Department of Chemical Biology Helmholtz Centre for Infection Research, Inhoffenstrasse 7, 38124 Braunschweig, Germany.
Institute for Organic Chemistry, Technical University of Braunschweig, Hagenring 30, 38106 Braunschweig, Germany.
J Med Chem. 2021 Oct 28;64(20):15440-15460. doi: 10.1021/acs.jmedchem.1c01482. Epub 2021 Oct 8.
The development of novel drugs against Gram-negative bacteria represents an urgent medical need. To overcome their outer cell membrane, we synthesized conjugates of antibiotics and artificial siderophores based on the MECAM core, which are imported by bacterial iron uptake systems. Structures, spin states, and iron binding properties were predicted using density functional theory. The capability of MECAM to function as an effective artificial siderophore in was proven in microbiological growth recovery and bioanalytical assays. Following a linker optimization focused on transport efficiency, five β-lactam and one daptomycin conjugates were prepared. The most potent conjugate showed growth inhibition of Gram-positive and Gram-negative multidrug-resistant pathogens at nanomolar concentrations. The uptake pathway of MECAMs was deciphered by knockout mutants and highlighted the relevance of FepA, CirA, and Fiu. Resistance against was mediated by a mutation in the gene encoding ExbB, which is involved in siderophore transport.

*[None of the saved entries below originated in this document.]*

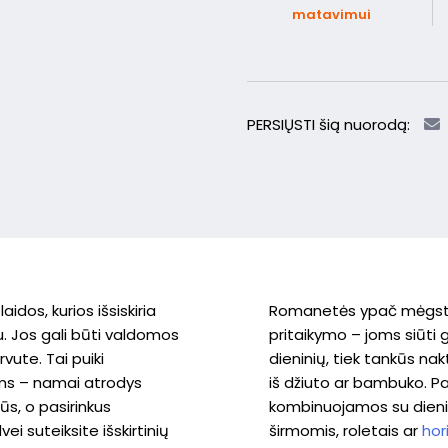
matavimui
PERSIŲSTI šią nuorodą:
dos, kurios išsiskiria
Romanetės ypač mėgst
u. Jos gali būti valdomos
pritaikymo – joms siūti g
vute. Tai puiki
dieninių, tiek tankūs nak
ms – namai atrodys
iš džiuto ar bambuko. Pa
ūs, o pasirinkus
kombinuojamos su dieni
 suteiksite išskirtinių
širmomis, roletais ar
hor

开发针对革兰氏阴性菌的新型药物是一项紧迫的医疗需求。为了克服它们的外细胞膜,我们基于 MECAM 核心合成了抗生素和人工铁载体的缀合物,这些缀合物可以被细菌铁摄取系统摄取。使用密度泛函理论预测了结构、自旋态和铁结合特性。在微生物生长恢复和生物分析测定中证明了 MECAM 作为有效人工铁载体的功能。在针对转运效率的接头优化之后,制备了五个β-内酰胺和一个达托霉素缀合物。最有效的缀合物 以纳摩尔浓度抑制革兰氏阳性和革兰氏阴性多药耐药病原体的生长。通过敲除突变体解析了 MECAMs 的摄取途径,并强调了 FepA、CirA 和 Fiu 的相关性。对 的耐药性是由编码 ExbB 的基因中的突变介导的,该基因参与铁载体转运。